• [Aim of the task]:
In the material below, some lines carry "eventName". Copy each such line.

• [Source information]:
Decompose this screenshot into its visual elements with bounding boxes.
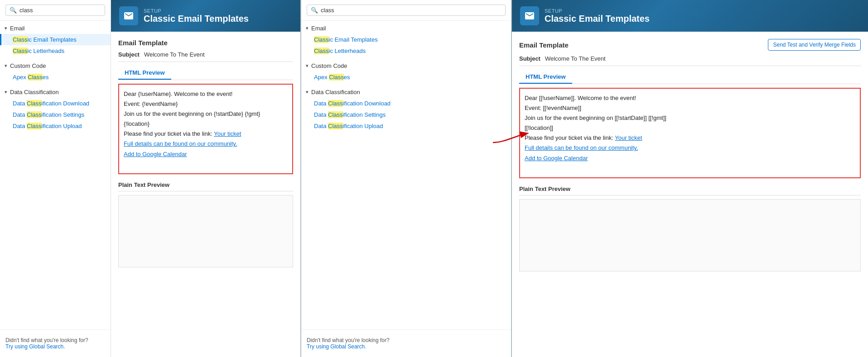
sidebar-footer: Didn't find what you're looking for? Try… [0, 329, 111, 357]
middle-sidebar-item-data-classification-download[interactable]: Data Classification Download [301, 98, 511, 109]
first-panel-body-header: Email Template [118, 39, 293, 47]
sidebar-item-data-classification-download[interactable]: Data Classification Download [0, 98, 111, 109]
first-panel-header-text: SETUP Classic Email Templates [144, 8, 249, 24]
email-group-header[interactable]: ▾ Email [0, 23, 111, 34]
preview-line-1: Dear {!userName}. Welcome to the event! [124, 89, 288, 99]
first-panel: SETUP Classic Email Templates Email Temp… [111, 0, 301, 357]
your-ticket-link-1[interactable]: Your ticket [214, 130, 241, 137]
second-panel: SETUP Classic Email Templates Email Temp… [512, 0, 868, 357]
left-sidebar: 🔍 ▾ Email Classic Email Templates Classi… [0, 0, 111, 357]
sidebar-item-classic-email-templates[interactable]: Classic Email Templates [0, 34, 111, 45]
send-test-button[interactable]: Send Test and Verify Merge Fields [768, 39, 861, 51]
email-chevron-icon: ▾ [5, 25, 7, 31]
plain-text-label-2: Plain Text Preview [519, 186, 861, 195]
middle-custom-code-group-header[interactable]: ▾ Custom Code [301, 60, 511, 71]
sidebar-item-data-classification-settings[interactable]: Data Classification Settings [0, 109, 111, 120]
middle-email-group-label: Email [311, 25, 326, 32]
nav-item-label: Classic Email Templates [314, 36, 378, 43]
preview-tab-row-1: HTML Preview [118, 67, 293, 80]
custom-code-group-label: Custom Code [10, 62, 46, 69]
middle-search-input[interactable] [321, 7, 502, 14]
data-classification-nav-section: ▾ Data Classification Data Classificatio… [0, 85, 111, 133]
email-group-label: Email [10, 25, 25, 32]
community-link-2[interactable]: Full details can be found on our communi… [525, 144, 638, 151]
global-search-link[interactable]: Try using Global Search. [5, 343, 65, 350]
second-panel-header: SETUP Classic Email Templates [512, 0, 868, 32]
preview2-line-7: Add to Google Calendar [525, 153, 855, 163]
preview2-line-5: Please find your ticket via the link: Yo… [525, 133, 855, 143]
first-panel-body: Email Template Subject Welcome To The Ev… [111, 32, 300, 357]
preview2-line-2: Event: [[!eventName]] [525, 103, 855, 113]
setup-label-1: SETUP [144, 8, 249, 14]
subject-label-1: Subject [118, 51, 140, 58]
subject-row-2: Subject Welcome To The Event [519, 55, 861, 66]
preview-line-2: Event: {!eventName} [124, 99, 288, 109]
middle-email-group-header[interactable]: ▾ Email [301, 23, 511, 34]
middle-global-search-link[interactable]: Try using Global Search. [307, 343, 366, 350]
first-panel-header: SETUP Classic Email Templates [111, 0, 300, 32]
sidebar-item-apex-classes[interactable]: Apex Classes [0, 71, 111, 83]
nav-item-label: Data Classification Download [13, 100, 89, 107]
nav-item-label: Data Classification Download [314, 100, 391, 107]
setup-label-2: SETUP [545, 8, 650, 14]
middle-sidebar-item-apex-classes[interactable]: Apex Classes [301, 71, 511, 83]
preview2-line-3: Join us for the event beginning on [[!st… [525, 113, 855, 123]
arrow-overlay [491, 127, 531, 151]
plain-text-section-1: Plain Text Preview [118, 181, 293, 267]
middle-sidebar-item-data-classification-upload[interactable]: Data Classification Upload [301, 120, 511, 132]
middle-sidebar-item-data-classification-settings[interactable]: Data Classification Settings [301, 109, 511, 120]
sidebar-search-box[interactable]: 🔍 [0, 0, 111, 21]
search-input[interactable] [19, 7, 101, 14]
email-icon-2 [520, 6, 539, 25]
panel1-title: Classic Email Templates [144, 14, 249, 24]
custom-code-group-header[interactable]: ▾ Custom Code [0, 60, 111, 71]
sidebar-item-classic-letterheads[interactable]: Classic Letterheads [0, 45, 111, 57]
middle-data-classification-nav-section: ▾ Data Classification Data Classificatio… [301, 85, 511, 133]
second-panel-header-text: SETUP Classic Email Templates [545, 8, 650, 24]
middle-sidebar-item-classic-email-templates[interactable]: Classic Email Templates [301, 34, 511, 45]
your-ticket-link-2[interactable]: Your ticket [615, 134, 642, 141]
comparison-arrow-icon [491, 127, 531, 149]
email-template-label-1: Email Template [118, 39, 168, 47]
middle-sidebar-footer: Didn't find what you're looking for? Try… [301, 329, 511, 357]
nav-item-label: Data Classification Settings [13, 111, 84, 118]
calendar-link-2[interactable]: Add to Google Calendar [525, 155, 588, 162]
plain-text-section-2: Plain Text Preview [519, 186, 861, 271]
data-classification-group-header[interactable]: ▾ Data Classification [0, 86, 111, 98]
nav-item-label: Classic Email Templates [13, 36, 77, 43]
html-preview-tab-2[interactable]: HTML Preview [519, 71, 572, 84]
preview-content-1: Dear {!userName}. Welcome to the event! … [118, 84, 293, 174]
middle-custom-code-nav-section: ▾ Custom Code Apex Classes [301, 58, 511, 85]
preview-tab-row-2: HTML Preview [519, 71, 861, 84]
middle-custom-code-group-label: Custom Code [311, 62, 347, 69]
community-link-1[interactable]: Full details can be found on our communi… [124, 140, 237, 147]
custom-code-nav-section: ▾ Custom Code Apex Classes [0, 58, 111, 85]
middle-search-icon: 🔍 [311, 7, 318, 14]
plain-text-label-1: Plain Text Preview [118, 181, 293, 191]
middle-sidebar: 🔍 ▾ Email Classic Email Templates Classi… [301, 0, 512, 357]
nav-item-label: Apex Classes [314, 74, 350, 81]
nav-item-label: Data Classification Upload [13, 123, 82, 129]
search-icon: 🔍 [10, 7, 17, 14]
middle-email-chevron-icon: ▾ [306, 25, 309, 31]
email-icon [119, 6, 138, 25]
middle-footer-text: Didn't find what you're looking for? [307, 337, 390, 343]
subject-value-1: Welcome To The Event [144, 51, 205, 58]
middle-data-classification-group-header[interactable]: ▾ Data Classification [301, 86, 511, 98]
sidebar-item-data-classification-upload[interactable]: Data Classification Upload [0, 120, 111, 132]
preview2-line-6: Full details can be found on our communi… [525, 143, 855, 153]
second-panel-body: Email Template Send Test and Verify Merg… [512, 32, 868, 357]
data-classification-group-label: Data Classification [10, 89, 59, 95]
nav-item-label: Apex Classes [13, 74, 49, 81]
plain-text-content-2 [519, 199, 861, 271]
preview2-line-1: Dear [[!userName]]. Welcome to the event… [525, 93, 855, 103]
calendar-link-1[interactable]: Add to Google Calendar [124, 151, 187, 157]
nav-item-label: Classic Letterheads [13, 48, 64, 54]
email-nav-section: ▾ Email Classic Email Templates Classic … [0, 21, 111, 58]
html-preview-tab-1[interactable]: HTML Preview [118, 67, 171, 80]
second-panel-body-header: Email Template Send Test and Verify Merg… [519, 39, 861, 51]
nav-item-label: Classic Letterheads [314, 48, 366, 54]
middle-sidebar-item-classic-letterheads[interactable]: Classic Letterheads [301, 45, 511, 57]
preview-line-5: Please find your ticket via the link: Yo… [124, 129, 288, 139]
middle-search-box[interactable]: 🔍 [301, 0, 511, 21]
==
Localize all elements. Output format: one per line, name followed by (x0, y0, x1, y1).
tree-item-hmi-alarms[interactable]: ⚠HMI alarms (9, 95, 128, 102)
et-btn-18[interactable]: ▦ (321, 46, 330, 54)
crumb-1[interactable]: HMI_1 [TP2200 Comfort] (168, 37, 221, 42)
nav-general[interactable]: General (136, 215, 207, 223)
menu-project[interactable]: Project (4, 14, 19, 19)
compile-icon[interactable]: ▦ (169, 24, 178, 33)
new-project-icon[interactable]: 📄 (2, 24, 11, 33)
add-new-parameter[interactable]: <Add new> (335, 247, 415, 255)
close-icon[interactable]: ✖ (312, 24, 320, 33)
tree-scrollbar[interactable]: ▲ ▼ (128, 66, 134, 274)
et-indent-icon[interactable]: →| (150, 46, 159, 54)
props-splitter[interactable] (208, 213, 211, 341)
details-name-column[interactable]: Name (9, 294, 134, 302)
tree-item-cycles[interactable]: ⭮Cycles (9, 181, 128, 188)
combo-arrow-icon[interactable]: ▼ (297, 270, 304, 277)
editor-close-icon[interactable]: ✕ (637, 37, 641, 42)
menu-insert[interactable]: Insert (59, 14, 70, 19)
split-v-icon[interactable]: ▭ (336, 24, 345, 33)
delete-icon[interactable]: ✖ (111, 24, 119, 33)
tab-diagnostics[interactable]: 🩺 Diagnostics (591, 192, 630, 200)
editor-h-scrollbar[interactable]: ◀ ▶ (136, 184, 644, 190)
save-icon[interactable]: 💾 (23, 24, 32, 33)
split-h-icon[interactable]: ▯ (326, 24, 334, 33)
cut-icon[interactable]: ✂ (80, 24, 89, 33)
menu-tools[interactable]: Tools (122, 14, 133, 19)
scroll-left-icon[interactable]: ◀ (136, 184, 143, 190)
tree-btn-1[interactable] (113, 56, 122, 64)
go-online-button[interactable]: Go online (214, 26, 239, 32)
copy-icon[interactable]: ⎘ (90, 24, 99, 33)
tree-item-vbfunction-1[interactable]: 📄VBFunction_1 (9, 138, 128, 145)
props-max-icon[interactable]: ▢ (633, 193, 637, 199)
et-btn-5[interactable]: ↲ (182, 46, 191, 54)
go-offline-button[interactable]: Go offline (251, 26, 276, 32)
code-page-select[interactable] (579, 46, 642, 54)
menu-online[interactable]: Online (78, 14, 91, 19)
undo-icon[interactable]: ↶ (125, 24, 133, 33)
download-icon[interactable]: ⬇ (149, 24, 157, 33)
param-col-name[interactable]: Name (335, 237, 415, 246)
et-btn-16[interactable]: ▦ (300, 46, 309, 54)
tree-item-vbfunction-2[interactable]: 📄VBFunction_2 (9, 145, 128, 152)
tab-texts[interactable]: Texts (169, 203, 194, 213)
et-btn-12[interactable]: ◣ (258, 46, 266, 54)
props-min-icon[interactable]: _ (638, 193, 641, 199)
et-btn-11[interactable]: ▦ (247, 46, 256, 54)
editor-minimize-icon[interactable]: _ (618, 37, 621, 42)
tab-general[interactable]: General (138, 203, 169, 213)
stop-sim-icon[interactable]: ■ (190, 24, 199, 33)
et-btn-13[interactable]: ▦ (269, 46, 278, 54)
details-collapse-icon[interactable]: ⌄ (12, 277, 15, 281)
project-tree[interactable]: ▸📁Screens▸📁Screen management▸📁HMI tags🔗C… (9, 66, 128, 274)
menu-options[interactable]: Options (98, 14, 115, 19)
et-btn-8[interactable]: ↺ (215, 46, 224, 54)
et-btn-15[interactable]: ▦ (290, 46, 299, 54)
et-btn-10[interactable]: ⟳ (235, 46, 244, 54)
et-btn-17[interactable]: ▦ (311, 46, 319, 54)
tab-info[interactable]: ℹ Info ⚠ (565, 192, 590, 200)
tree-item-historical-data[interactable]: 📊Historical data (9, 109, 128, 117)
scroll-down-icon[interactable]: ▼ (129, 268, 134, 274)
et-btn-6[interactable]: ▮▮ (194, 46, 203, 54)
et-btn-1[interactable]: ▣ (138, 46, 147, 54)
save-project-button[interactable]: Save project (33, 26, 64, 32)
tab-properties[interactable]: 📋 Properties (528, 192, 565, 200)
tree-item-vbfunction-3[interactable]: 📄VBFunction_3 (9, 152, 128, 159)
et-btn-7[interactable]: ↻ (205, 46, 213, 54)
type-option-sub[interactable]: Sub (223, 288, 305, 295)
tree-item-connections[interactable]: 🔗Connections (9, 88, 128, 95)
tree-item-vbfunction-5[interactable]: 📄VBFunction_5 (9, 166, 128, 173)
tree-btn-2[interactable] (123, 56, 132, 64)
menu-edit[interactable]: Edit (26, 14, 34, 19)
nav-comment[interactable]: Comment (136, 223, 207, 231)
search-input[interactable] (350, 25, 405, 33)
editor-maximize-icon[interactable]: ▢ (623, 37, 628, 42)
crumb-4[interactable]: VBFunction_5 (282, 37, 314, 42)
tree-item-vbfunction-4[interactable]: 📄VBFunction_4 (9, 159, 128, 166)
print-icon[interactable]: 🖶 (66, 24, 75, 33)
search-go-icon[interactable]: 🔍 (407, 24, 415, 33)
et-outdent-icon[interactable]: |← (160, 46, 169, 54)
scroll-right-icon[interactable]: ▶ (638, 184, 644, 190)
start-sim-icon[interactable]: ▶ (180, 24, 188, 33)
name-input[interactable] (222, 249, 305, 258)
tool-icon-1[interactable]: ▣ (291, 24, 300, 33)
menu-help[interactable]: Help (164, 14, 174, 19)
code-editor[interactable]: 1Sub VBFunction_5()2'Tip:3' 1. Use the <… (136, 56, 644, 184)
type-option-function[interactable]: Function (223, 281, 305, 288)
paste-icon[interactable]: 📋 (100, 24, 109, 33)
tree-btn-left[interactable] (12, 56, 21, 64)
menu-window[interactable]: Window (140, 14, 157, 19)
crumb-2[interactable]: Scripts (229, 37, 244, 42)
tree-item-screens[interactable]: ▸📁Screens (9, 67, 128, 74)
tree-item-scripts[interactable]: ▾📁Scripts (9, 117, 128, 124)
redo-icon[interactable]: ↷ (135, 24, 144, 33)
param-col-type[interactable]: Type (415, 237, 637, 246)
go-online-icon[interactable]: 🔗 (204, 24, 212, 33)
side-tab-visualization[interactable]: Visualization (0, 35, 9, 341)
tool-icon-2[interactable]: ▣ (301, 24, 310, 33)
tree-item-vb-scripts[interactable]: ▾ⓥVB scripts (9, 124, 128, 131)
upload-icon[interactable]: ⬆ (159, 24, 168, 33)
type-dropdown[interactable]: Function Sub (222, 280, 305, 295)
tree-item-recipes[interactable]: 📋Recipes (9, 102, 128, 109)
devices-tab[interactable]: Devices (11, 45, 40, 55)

• [Completed exercise]:
preview2-line-2: Event: [[!eventName]] [525, 103, 855, 113]
preview-line-2: Event: {!eventName} [124, 99, 288, 109]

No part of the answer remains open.